2001年7月
角川書店
1400円+税
344頁/四六判上製丸背
イラストレーション=
SENGAJIN
ブックデザイン=
鈴木成一デザイン室
人気のある作家さんだけれども、実はこの人の本はあまり読んでいない。ちゃんと読んだのは『月の裏側』だけで、他のはゲラを斜め読み、とか雑誌の連載を一部分、とか。それで独特の世界観を作り上げるのがうまい作家、しかしその世界に入り込めないと辛いかな、というイメージがあった。
で、久しぶりに読んでみたのが本書。
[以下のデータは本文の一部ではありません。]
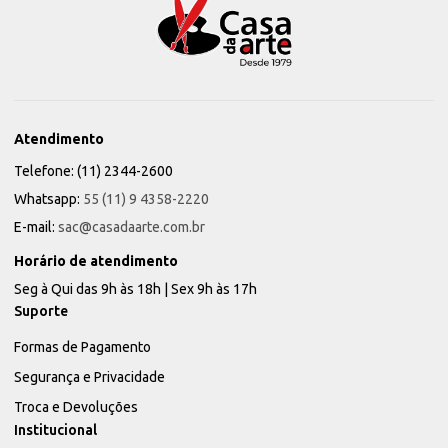
Atendimento
Telefone: (11) 2344-2600
Whatsapp:
55 (11) 9 4358-2220
E-mail:
sac@casadaarte.com.br
Horário de atendimento
Seg à Qui das 9h às 18h | Sex 9h às 17h
Suporte
Formas de Pagamento
Segurança e Privacidade
Troca e Devoluções
Institucional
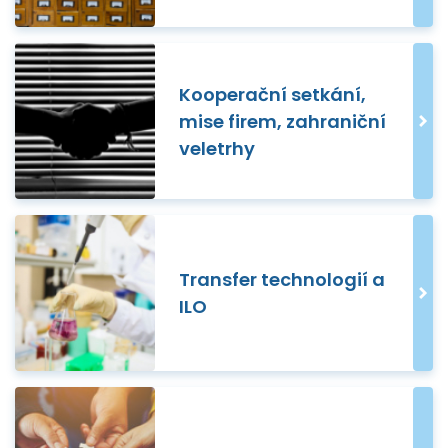
Kooperační setkání,
mise firem, zahraniční
veletrhy
Transfer technologií a
ILO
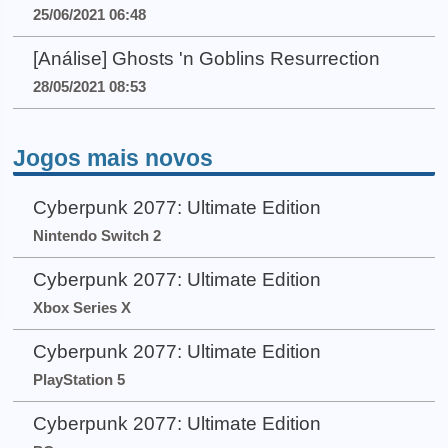
25/06/2021 06:48
[Análise] Ghosts 'n Goblins Resurrection
28/05/2021 08:53
Jogos mais novos
Cyberpunk 2077: Ultimate Edition
Nintendo Switch 2
Cyberpunk 2077: Ultimate Edition
Xbox Series X
Cyberpunk 2077: Ultimate Edition
PlayStation 5
Cyberpunk 2077: Ultimate Edition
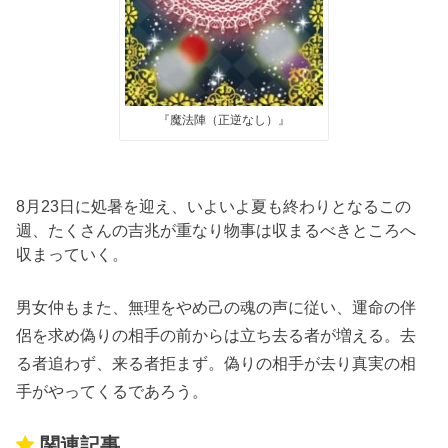
『魔法陣（正逆なし）』
8月23日に処暑を迎え、いよいよ夏も終わりとなるこの
週、たくさんの吉兆が重なり物事は収まるべきところへ
収まっていく。
男女仲もまた、無理をやめ己の魂の声に従い、運命の伴
侶を求め偽りの相手の前からは立ち去る者が増える。去
る者追わず、来る者拒まず。偽りの相手が去り真実の相
手がやってくるであろう。
関連記事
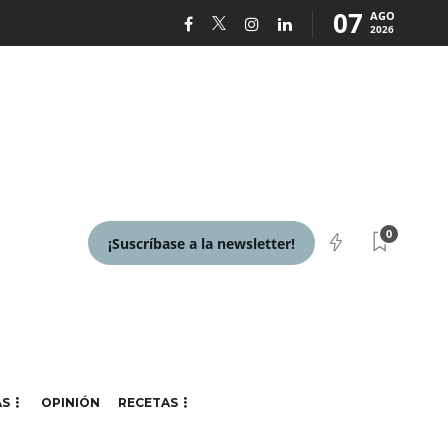
07
AGO
2026
0
¡Suscríbase a la newsletter!
AS
OPINIÓN
RECETAS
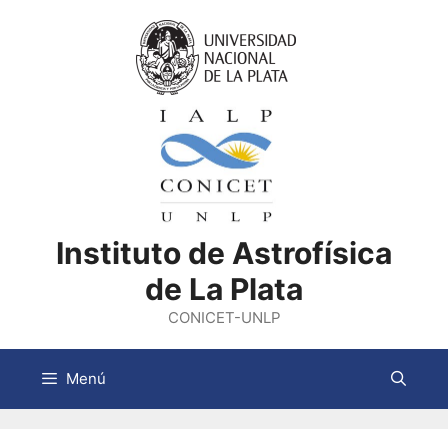
Saltar
al
contenido
Instituto de Astrofísica
de La Plata
CONICET-UNLP
Menú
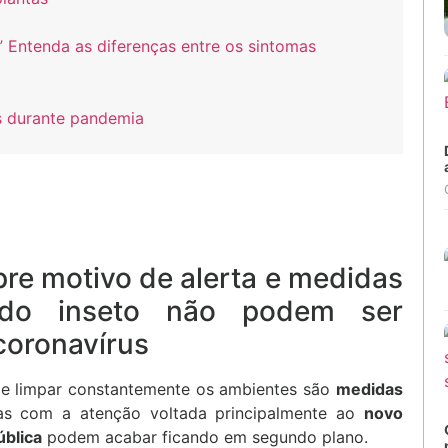
” Entenda as diferenças entre os sintomas
s durante pandemia
re motivo de alerta e medidas
o do inseto não podem ser
coronavírus
a e limpar constantemente os ambientes são
medidas
as com a atenção voltada principalmente ao
novo
ública
podem acabar ficando em segundo plano.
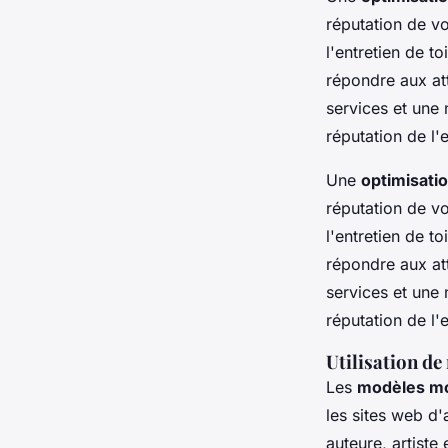
réputation de vo
l'entretien de t
répondre aux att
services et une 
réputation de l'e
Une
optimisatio
réputation de vo
l'entretien de t
répondre aux att
services et une 
réputation de l'
Utilisation d
Les
modèles mo
les sites web d'
auteure, artiste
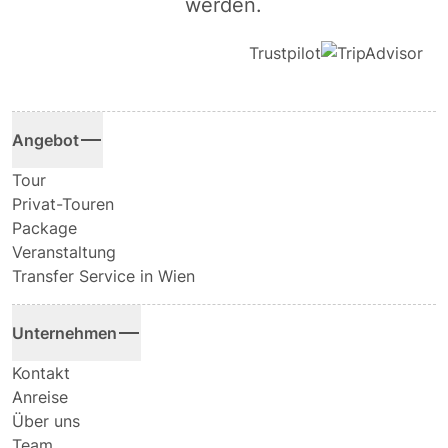
werden.
Trustpilot
Angebot
Tour
Privat-Touren
Package
Veranstaltung
Transfer Service in Wien
Unternehmen
Kontakt
Anreise
Über uns
Team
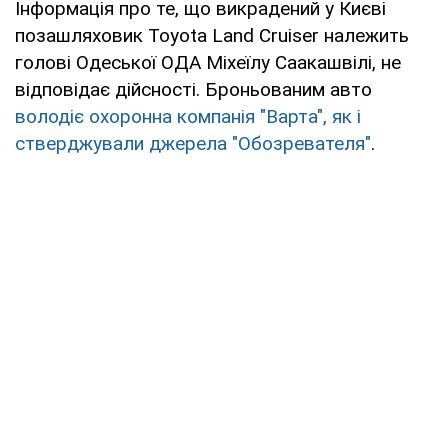
Інформація про те, що викрадений у Києві
позашляховик Toyota Land Cruiser належить
голові Одеської ОДА Міхеїлу Саакашвілі, не
відповідає дійсності. Броньованим авто
володіє охоронна компанія "Варта", як і
стверджували джерела "Обозревателя"
.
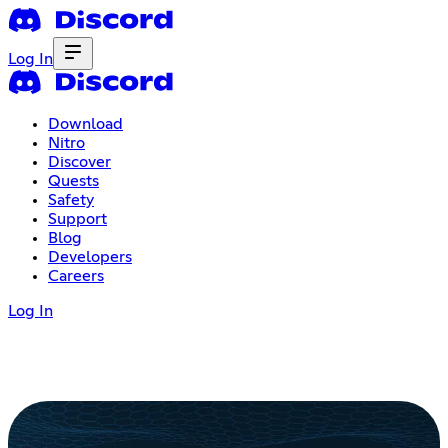
Log In
Download
Nitro
Discover
Quests
Safety
Support
Blog
Developers
Careers
Log In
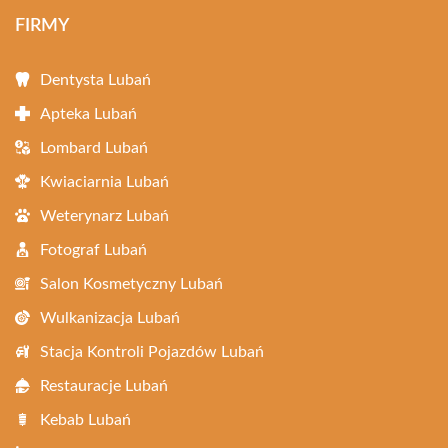
FIRMY
Dentysta Lubań
Apteka Lubań
Lombard Lubań
Kwiaciarnia Lubań
Weterynarz Lubań
Fotograf Lubań
Salon Kosmetyczny Lubań
Wulkanizacja Lubań
Stacja Kontroli Pojazdów Lubań
Restauracje Lubań
Kebab Lubań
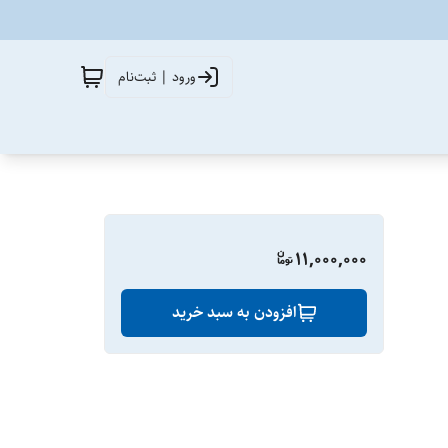
ورود | ثبت‌نام
11,000,000
افزودن به سبد خرید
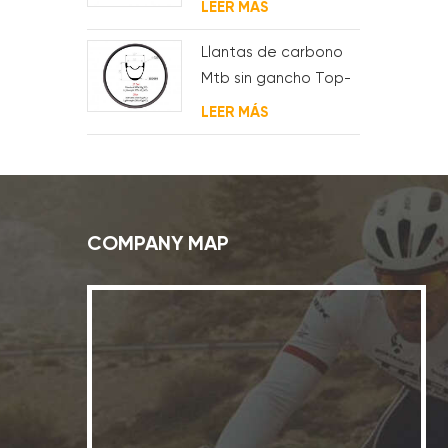
LEER MÁS
Llantas de carbono
Mtb sin gancho Top-
Fire 27.5er 29er 27 mm
LEER MÁS
de ancho 25 mm de
profundidad para XC
COMPANY MAP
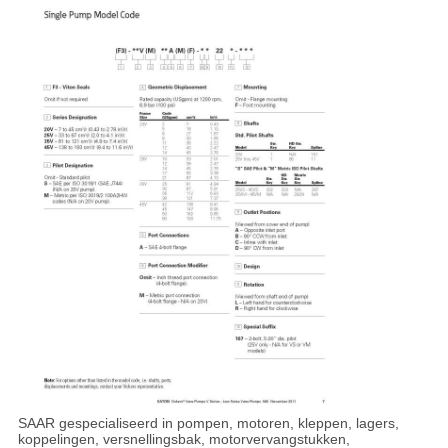
SAAR gespecialiseerd in pompen, motoren, kleppen, lagers,
koppelingen, versnellingsbak, motorvervangstukken,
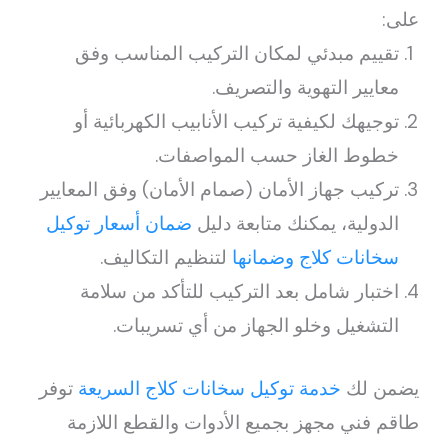
على:
تقييم مبدئي لمكان التركيب المناسب وفق
معايير التهوية والتصريف.
توجيهك لكيفية تركيب الأنابيب الكهربائية أو
خطوط الغاز حسب المواصفات.
تركيب جهاز الأمان (صمام الأمان) وفق المعايير
الدولية، يمكنك متابعة دليل
ضمان أسعار توكيل
سخانات كلاج وضمانها
لتنظيم التكاليف.
اختبار شامل بعد التركيب للتأكد من سلامة
التشغيل وخلو الجهاز من أي تسريبات.
يضمن لك
خدمة توكيل سخانات كلاج السريعة
توفر
طاقم فني مجهز بجميع الأدوات والقطع اللازمة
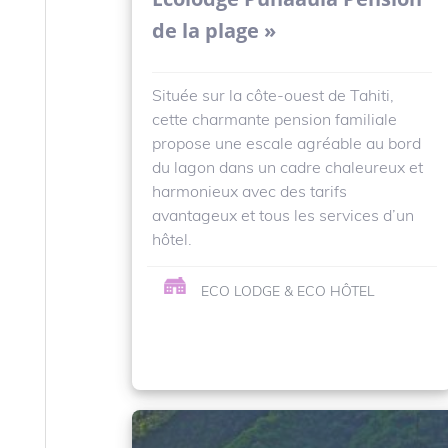
de la plage »
Située sur la côte-ouest de Tahiti,
cette charmante pension familiale
propose une escale agréable au bord
du lagon dans un cadre chaleureux et
harmonieux avec des tarifs
avantageux et tous les services d’un
hôtel.
ECO LODGE & ECO HÔTEL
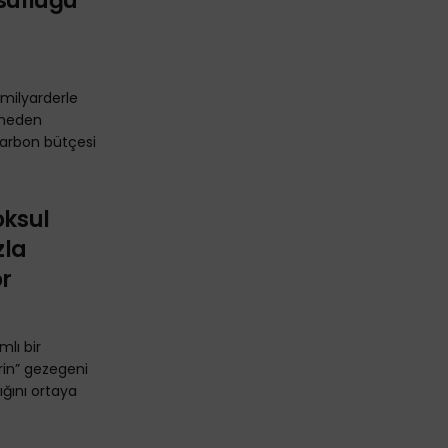
ksulluğu
 milyarderle
 neden
 karbon bütçesi
oksul
zla
r
mlı bir
erin” gezegeni
ğını ortaya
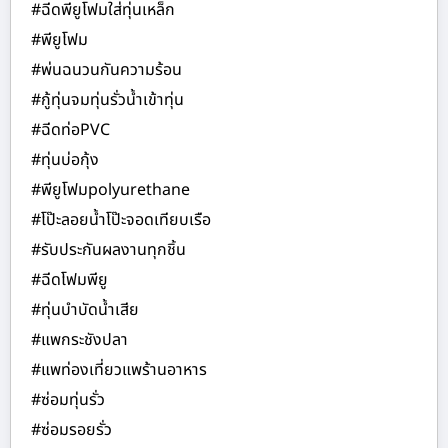
#ฉีดพียูโฟมใส่ทุ่นเหล็ก
#พียูโฟม
#พ่นฉนวนกันความร้อน
#กู้ทุ่นจมทุ่นรั่วน้ำเข้าทุ่น
#ฉีดท่อPVC
#ทุ่นบ่อกุ้ง
#พียูโฟมpolyurethane
#โป๊ะลอยน้ำโป๊ะจอดเทียบเรือ
#รับประกันผลงานทุกชิ้น
#ฉีดโฟมพียู
#ทุ่นบำบัดน้ำเสีย
#แพกระชังปลา
#แพท่องเที่ยวแพร้านอาหาร
#ซ่อมทุ่นรั่ว
#ซ่อมรอยรั่ว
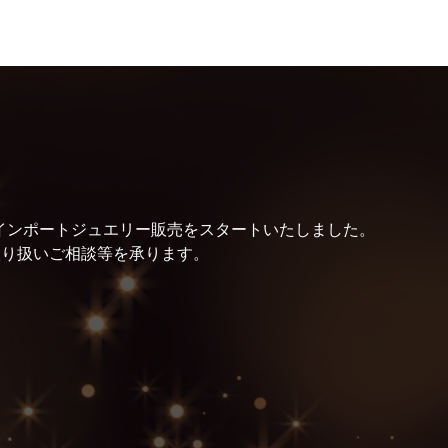
より、インポートジュエリー販売をスタートいたしました。
取り扱いご相談等を承ります。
とても意外な感じ。もしも著者名を隠されて「誰が書いた本でしょう?」ときかれたら絶対に最後まで当てられないと思う。
物語の舞台は主に東京駅(行ったことがない人にもわかるように見返しに駅構内の見取り図が載っている)。たくさんの登場人物が出てきて、それぞれの物語がせいぜい5ページ程度の短さで連なる。これが最初、少々まどろっこしくて。この子がこの後どうなるか知りたいのに別の人の話になっちゃうー、と。まさに小さいドミノが次々と倒れて行くように、次々といろんな事柄が進んで行く。ちびちび読むつもりだったのに、倒れはじめたら止まらないドミノを追いかけるように一気に読んでしまった。
と、スピード感のあるなかなか面白い話ではあったのだけれども。面白いだけで読んだ後には何も残らないなあ。すべて倒れてしまったドミノにはもう用がないかのように。
about book design...
本文はイワタ明朝体オールド。
最初に登場人物一覧がイラスト付きで載っている。こういうイラストってイメージを固定してしまって逆効果のこともあるけれども、この本ではとても合っている、というか一人一人の登場人物が具体的なイメージを持てるほどまで小説の中では書かれていないからね。しかしこうして一覧で見ると、普通の人が全くいないなあ。